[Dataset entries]
◆ ◆ ◆ ◆ ◆ ◆ ◆

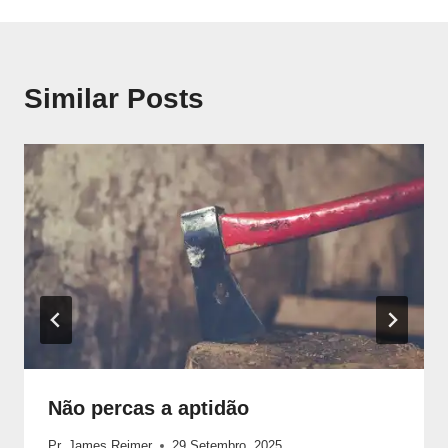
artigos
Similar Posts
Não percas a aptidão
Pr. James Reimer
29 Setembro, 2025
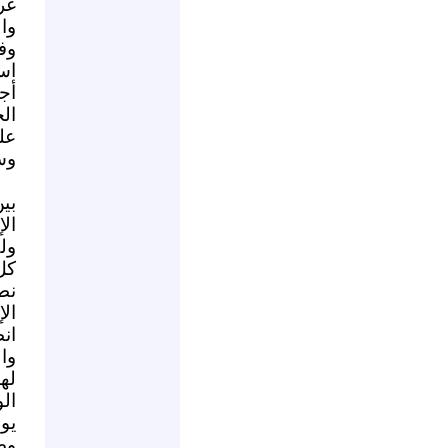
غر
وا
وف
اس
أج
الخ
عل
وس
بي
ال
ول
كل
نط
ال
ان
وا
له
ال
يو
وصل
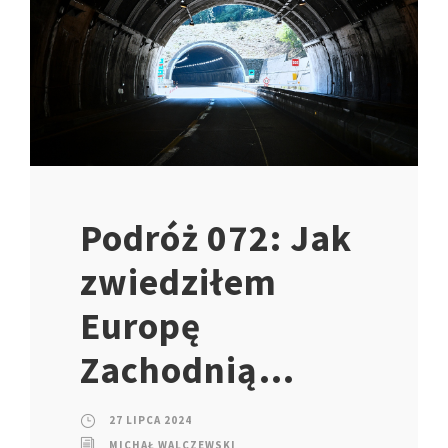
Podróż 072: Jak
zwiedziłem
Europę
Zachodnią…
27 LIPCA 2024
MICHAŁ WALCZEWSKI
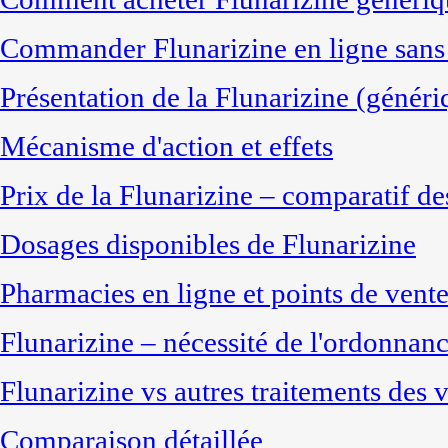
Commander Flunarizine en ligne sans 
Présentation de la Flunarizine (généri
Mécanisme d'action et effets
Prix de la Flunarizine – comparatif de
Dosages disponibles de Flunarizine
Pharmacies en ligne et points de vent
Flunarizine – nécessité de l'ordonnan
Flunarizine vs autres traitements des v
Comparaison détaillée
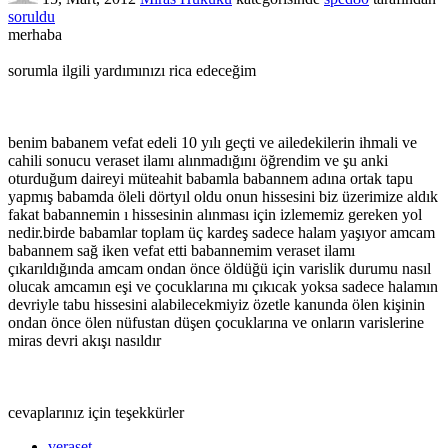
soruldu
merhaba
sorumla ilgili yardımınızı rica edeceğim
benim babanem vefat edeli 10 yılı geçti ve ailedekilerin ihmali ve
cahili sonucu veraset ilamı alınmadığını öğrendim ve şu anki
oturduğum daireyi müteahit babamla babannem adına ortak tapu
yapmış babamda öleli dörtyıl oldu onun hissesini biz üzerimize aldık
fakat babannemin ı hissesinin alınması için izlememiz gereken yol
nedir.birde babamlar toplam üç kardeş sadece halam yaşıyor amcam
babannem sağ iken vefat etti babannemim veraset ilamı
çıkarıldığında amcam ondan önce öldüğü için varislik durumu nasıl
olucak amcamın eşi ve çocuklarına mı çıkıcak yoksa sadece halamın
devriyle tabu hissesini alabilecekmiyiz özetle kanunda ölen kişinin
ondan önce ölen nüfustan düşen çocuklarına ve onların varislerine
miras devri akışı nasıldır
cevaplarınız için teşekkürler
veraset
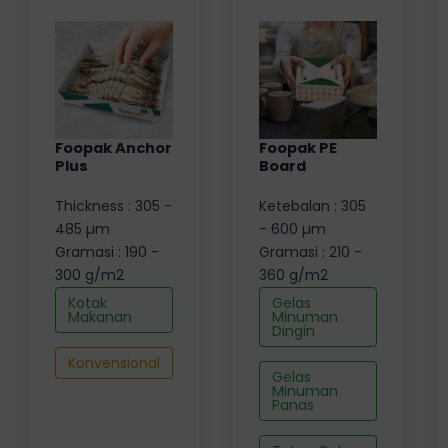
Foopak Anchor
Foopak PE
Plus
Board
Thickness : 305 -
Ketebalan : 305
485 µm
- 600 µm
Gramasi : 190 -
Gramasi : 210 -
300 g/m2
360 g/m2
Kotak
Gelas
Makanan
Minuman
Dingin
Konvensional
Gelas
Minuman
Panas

◆ ◆ ◆ ◆ ◆ ◆ ◆

=== TASK REQUIREMENTS ===
Check each line above for the string "önce" and copy every line that has it.

=== SOLUTION TO THIS TASK ===
çıkarıldığında amcam ondan önce öldüğü için varislik durumu nasıl
ondan önce ölen nüfustan düşen çocuklarına ve onların varislerine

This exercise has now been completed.